O cartão de crédito concentra a maior parte das dívidas dos paranaenses, com 60,3%. Em seguida vem o financiamento de veículos, com 15,4%, e o financiamento imobiliário, com 10,6%.

Média mantida

Contrariando a média anual nacional que apontou 7,5% de crescimento no número de endividados em 2013, o Paraná apresentou estabilidade na média dos consumidores que contraíram algum tipo de crédito no ano passado.

Em 2012, 88,2% dos paranaenses estavam endividados e em 2013 a média caiu para 87,37%. A variação de -0,83% mostra que o Paraná teve uma leve redução no volume de consumidores com débitos, mas ainda possui o maior índice de endividados do país.
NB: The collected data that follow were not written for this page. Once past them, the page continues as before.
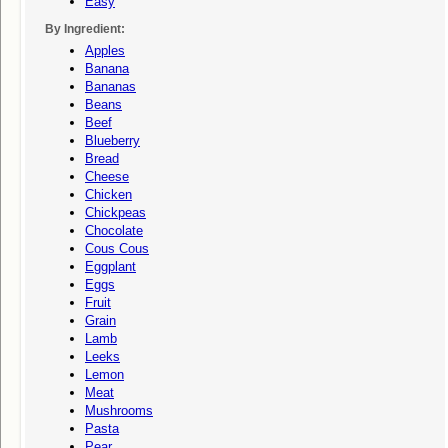
Easy
By Ingredient:
Apples
Banana
Bananas
Beans
Beef
Blueberry
Bread
Cheese
Chicken
Chickpeas
Chocolate
Cous Cous
Eggplant
Eggs
Fruit
Grain
Lamb
Leeks
Lemon
Meat
Mushrooms
Pasta
Pear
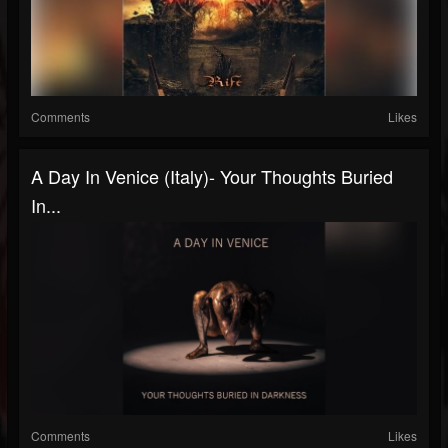
Comments
Likes
A Day In Venice (Italy)- Your Thoughts Buried
In...
Comments
Likes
O Estado conta com 24,87% a mais de consumidores com dívidas do que a média nacional, que apresentou percentual de 62,5%.

Sob a ótica da Fecomércio PR, o alto índice de endividamento não é algo negativo, pelo contrário. O Paraná é um Estado próspero, cuja população possui capacidade financeira e tem a confiança do comércio para contrair dívidas. O crédito, seja ele de qualquer modalidade, é disponibilizado apenas para os bons pagadores, quem não está com o nome incluso nos serviços de proteção ao crédito.

Apesar da queda do endividamento, o percentual de famílias que declararam não ter condições de pagar suas contas ou dívidas em atraso ampliou 5% em 2013. A média anual chegou a 41% no Paraná, contra 36% no ano anterior.